GlobalConnect and the next digital superhighway
Big Interview

GlobalConnect and the next digital superhighway

Martin Höjriis.png

July 2022, saw GlobalConnect confirm to Capacity Media, news of its new subsea cable system, Digital E4, begin installation between Sweden and the Danish Island of Bornholm in the Baltic Sea.

Announced back in 2021, the tentatively named Digital E4 cable, is named after the E4 highway between Luleå in northern Sweden and Helsingborg in the south of Sweden and forms part of “the largest digital infrastructure project we’ve seen in the Nordics in recent years" known as the Digital Freeway project, according to Regina Donato Dahlström, CEO of GlobalConnect Carrier at the time.

Most recently, GlobalConnect begun drilling off the Swedish coast, preparing the landing site to connect the subsea cable coming from Bornholm. Once in Sweden, the cable will be connected to GlobalConnect's existing terrestrial fibre network while the subsea cable will continue south towards continental Europe through Sassnitz and onwards to Berlin.

Capacity spoke with Martin Højriis Kristensen, head of markets & operations at GlobalConnect Carrier, on some of the finer details of the project and how it all interlinks.

On the relationship between the Digital E4 cable and the wider Digital Freeway project, Kristensen explained: "We are building a super fibre cable from Berlin to Haparanda in northern Sweden which will be able to carry the entire data capacity in the Nordics today (3Pbs). The length of the new Digital Highway is 2600km which of 700km is being deployed as five separate subsea cables."

Digital E4 is one of these aforementioned cables, which span Bornholm in Denmark – Skåne, Simrishamn in Sweden, Bornholm in Denmark – Öland in Sweden, Bornholm in Denmark – Sassnitz in Germany, Copenhagen in Denmark – Malmö in Sweden and Öland – Gotland in Sweden.

In support of the system, all five cables of the Digital Highway system, will be interconnected with GlobalConnect's existing terrestrial networks once they make landfall.

"We are building a brand new and unique route to the Nordics using both sea and land. There are already several cables going from Copenhagen to Malmö, but no other cables are utilising some of the unique stretches as we are currently building. In the northmost Sweden we are using existing digital infrastructure as part of Digital E4," says Kristensen.

Leveraging much of GlobalConnect's established network, the cables will all connect to cable landing stations on beaches, before going on to connect into its existing fibre footprint.

"Our existing network is connected to all interconnection points, and with the Digital Highway project we are extending our reach by adding additional routes through Sweden and Germany.
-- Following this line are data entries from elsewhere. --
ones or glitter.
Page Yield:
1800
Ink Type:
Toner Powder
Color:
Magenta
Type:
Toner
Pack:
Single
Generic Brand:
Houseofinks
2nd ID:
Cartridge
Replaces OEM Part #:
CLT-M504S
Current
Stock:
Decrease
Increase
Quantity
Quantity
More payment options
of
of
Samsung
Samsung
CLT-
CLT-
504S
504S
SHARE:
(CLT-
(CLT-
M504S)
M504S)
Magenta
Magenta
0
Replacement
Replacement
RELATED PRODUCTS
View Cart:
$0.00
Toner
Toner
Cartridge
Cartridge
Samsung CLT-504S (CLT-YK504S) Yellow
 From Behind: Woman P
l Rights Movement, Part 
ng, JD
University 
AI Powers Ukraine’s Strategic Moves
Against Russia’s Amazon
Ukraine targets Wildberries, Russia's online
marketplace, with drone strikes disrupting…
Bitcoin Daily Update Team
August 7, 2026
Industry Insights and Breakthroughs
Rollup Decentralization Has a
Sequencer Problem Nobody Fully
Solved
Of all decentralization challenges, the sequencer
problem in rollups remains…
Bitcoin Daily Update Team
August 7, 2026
Once in Berlin, the super cable will connect with existing European infrastructure," he adds.

From a technological standpoint, is taking a neutral approach, not committing to any one innovation or optical technology in its deployment, as it is being built as passive fibre cables, using Bornholm to host its amplification site, and therefore avoiding the more complicated amplified systems.

"The Digital Highway is not constructed for any specific technology as it is very likely the technology will develop & evolve over time. The customers can choose whatever tech they prefer. We are currently using the most dense network technologies there are," this includes Infinera's ICE6 technology over its Swedish national backbone network, built using Infinera’s XTM Series metro and regional packet optical platform.
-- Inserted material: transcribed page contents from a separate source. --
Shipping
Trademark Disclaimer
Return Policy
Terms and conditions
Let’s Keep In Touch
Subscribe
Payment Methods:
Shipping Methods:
The cable itself will be double armoured, featuring a 192-fibre compact design (96 fibre pairs), built for a depth to up to 3000 metres and a tension of up to 15 tons, it will be made in Sweden by Hexatronic while Swedish company, Baltic Offshore will act as the the cable laying company carrying out the work for the project at Bornholm.

Given the size and scale of the Digital Highway project, it was interesting to see GlobalConnect chose to not only forgo hyperscale/OTT participation, but also that of the traditional carrier consortium.

"We already work with all the major customers out there, and with all these projects we have close collaboration with our customers," says Kristensen.

"A fundamental core pillar of our strategy is to own infrastructure when possible. In this scenario it was, and we didn’t need to onboard any other party or consortium as we had the financial strength to do it ourselves."

Once operational, due to be completed at the end of 2022, Digital E4 will enable a number of new use cases while deliver much-needed redundancy to the region.

"By offering the best possible digital infrastructure with multiple access routes we want to cater for continued investments and keep attracting global tech companies to our region," says Kristensen.

"In addition, when building the new Digital Highway we make sure to connect everything we pass on the way, such as 5G towers, critical infrastructure, hospitals, villa owners and new business etc. Additional digital infrastructure will also result in better competitiveness and better price for the end-consumers."